# Thread: Concerning one step in Trig substitution

1. ## Concerning one step in Trig substitution

How does sqrt(9-9(sin theta)^2 = sqrt(9(cos theta)^2) ?

Thanks!

2. Originally Posted by C.C.
How does sqrt(9-9(sin theta)^2 = sqrt(9(cos theta)^2) ?

Thanks!
You have some mismatched delimiters as WolframAlpha would say.

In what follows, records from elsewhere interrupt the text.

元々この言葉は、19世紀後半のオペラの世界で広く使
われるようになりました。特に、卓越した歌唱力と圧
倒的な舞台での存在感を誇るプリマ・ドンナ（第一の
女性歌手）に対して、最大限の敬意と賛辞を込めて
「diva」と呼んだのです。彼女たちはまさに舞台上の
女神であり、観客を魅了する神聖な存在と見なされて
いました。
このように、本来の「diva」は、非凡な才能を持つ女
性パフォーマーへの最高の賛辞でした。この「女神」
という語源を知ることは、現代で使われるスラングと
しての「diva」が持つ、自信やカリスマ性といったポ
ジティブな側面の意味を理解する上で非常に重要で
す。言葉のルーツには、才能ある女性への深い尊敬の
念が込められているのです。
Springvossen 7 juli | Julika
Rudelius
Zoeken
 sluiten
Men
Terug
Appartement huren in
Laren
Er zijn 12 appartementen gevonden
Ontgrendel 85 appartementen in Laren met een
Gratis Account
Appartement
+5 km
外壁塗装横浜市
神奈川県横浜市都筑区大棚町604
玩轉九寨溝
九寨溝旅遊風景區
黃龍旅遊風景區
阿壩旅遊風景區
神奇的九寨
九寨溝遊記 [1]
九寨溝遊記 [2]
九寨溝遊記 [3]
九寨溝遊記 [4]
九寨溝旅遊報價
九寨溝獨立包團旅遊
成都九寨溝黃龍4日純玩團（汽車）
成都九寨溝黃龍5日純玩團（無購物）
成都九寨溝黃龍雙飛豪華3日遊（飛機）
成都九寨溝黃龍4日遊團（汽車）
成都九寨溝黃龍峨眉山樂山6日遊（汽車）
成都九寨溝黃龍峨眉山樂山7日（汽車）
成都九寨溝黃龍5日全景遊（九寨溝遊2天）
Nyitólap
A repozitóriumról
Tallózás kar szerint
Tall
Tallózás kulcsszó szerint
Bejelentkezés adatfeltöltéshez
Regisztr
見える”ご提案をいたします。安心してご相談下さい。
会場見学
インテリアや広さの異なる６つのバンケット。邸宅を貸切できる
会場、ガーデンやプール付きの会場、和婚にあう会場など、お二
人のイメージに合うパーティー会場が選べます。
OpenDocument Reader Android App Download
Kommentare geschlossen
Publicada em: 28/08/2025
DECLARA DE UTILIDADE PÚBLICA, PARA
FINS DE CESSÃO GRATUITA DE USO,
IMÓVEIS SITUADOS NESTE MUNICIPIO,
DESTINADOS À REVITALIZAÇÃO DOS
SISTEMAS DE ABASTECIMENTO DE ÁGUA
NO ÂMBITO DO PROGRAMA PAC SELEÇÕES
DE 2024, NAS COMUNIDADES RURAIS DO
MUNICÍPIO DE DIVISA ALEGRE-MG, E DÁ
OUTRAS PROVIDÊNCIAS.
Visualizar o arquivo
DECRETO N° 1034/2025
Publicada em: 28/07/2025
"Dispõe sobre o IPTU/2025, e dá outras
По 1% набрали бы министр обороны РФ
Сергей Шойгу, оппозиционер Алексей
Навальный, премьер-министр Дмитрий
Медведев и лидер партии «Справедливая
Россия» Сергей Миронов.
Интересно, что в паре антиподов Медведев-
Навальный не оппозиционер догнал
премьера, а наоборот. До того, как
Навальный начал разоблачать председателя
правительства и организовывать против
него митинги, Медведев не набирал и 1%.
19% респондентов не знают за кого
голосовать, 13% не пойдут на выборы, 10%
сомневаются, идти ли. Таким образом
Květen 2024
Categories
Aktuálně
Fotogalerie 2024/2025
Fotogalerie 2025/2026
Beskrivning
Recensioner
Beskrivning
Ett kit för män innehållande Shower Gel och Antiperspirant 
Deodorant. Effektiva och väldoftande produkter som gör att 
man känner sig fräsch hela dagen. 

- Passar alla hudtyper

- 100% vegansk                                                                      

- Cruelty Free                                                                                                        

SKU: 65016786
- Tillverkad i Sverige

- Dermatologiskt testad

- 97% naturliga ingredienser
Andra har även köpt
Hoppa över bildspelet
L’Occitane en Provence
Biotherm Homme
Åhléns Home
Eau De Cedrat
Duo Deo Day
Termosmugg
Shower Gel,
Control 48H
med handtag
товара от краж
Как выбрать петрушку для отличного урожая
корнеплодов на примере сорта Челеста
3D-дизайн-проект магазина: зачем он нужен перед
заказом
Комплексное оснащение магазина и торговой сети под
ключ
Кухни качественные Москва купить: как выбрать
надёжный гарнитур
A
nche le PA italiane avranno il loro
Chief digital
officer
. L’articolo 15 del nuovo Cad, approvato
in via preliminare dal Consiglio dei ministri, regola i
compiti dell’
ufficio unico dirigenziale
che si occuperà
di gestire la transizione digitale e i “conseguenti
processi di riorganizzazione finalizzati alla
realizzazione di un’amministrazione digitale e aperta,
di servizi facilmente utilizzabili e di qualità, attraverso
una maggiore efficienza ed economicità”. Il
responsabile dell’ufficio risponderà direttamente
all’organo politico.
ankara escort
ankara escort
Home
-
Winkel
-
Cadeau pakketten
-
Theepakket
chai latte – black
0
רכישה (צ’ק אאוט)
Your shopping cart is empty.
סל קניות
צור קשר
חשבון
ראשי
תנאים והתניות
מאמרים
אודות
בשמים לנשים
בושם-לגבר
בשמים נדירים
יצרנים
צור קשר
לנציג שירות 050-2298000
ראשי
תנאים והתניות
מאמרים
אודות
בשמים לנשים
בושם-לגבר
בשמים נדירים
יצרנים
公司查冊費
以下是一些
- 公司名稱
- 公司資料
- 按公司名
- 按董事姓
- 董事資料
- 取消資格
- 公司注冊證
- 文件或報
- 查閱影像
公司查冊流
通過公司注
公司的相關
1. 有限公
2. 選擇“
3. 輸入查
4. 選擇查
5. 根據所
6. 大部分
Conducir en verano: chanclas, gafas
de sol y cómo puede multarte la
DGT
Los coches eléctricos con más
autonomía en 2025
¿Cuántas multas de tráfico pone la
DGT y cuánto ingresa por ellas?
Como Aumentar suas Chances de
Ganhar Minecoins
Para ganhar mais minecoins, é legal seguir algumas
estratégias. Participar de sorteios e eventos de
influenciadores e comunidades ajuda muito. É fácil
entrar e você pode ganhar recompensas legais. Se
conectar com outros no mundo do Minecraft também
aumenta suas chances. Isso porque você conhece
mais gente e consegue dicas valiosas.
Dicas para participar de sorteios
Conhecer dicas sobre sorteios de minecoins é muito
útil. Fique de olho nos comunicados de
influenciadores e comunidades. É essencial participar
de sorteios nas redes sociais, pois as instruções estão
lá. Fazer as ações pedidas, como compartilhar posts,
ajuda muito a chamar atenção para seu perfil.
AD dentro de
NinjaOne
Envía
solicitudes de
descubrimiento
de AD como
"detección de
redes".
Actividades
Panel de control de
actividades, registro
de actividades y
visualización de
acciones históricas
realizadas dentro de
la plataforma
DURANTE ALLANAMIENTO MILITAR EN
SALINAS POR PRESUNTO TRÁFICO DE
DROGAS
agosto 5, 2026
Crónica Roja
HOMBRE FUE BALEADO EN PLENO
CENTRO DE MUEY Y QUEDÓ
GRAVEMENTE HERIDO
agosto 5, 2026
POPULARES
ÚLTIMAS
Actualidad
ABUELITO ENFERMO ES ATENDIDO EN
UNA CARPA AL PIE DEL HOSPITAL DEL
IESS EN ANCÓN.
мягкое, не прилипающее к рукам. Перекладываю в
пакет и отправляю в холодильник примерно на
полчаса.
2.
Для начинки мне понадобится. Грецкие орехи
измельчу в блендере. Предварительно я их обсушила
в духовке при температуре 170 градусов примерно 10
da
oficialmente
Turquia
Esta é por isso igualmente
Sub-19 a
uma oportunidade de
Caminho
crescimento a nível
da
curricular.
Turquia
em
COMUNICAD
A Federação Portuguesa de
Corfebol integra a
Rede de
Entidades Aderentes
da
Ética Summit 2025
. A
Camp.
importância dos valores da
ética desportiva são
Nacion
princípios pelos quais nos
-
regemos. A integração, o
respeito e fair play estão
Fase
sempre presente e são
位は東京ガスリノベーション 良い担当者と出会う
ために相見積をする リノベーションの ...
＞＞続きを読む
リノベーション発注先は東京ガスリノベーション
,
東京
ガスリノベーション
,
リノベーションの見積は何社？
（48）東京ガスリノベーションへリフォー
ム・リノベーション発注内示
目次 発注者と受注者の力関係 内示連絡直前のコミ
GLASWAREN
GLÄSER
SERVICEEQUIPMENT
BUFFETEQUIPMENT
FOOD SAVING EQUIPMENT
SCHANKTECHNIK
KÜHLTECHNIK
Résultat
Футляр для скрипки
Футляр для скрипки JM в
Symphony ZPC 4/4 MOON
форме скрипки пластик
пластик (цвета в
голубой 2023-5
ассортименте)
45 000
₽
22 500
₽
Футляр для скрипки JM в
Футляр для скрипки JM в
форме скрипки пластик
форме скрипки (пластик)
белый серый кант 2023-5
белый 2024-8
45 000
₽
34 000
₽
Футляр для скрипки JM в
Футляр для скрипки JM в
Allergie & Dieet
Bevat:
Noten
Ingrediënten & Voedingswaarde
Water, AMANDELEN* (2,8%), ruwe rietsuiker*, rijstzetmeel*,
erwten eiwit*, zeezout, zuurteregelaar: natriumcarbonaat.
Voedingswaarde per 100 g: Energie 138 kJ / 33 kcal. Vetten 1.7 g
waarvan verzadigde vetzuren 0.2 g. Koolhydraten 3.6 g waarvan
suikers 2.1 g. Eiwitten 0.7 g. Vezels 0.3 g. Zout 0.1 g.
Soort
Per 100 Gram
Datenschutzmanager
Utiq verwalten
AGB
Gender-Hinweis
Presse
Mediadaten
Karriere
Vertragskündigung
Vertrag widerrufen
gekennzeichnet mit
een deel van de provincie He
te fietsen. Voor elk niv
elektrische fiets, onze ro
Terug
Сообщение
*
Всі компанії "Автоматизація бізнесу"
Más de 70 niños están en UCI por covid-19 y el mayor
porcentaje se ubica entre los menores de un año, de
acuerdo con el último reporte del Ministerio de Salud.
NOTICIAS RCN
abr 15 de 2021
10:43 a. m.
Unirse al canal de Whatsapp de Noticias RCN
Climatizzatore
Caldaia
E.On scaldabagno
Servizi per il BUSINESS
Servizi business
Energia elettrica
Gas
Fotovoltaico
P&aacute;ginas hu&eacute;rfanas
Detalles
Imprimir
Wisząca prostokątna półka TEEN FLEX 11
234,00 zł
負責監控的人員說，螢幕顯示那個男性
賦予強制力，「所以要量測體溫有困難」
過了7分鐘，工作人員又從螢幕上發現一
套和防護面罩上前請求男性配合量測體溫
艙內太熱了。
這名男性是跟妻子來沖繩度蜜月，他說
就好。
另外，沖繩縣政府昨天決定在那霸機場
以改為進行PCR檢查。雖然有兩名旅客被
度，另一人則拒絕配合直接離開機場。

I believe the question at hand is $\displaystyle 9-9\sin^2(\theta)=9\left(1-\sin^2(\theta)\right)=9\cos^2(\theta)$

3. $\displaystyle \sqrt{9 - 9 sin^2(\theta) } = \sqrt{9 * (1 - sin^2(\theta) }$

Recall that

$\displaystyle cos^2 (\theta) + sin^2(\theta) = 1$

Manipulating,

$\displaystyle cos^2(\theta) = 1 - sin^2 (\theta)$

Using this property, we see that

$\displaystyle \sqrt{9 * ( 1 - sin^2(\theta)} = \sqrt{9 * cos^2(\theta)}$

Which neatly reduces to

$\displaystyle +/- 3 * cos(\theta)$

4. Originally Posted by Math Major
[tex] $\displaystyle \sqrt{9 * ( 1 - sin^2(\theta)} = \sqrt{9 * cos^2(\theta)}$

Which neatly reduces to

$\displaystyle 3 * cos(\theta)$
No it does not. That is false.
What about $\displaystyle \theta=\frac{3\pi}{4}$.